#### Requirement:
"Bapenda" is the word to look for; copy each line of the listing where it occurs.

#### Data for review:
----------
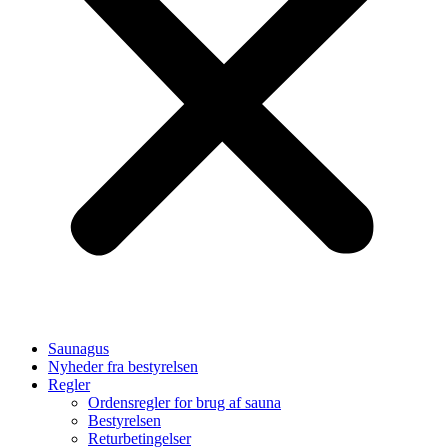
Saunagus
Nyheder fra bestyrelsen
Regler
Ordensregler for brug af sauna
Bestyrelsen
Returbetingelser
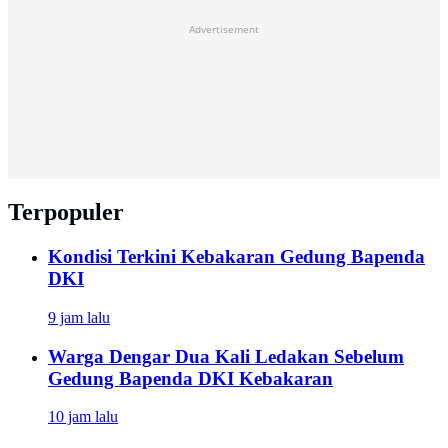
Advertisement
Terpopuler
Kondisi Terkini Kebakaran Gedung Bapenda
DKI
9 jam lalu
Warga Dengar Dua Kali Ledakan Sebelum
Gedung Bapenda DKI Kebakaran
10 jam lalu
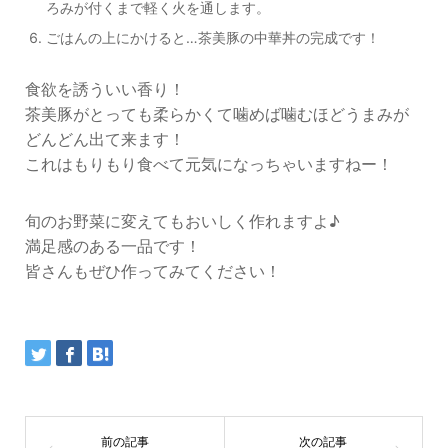
ろみが付くまで軽く火を通します。
ごはんの上にかけると…茶美豚の中華丼の完成です！
食欲を誘ういい香り！
茶美豚がとっても柔らかくて噛めば噛むほどうまみが
どんどん出て来ます！
これはもりもり食べて元気になっちゃいますねー！
旬のお野菜に変えてもおいしく作れますよ♪
満足感のある一品です！
皆さんもぜひ作ってみてください！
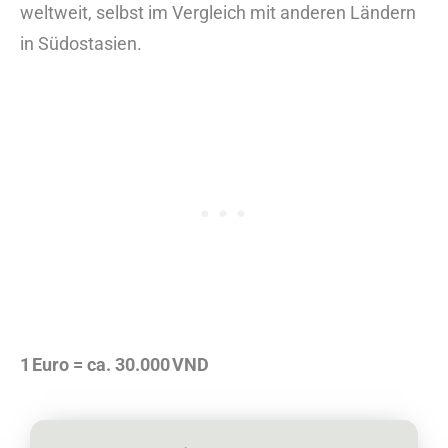
weltweit, selbst im Vergleich mit anderen Ländern
in Südostasien.
1 Euro = ca. 30.000 VND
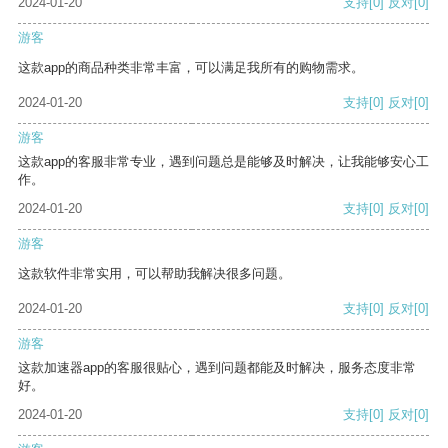
2024-01-20
支持
[0]
反对
[0]
游客
这款app的商品种类非常丰富，可以满足我所有的购物需求。
2024-01-20
支持
[0]
反对
[0]
游客
这款app的客服非常专业，遇到问题总是能够及时解决，让我能够安心工
作。
2024-01-20
支持
[0]
反对
[0]
游客
这款软件非常实用，可以帮助我解决很多问题。
2024-01-20
支持
[0]
反对
[0]
游客
这款加速器app的客服很贴心，遇到问题都能及时解决，服务态度非常
好。
2024-01-20
支持
[0]
反对
[0]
----------
#### Response to this exercise:
Kondisi Terkini Kebakaran Gedung Bapenda
Gedung Bapenda DKI Kebakaran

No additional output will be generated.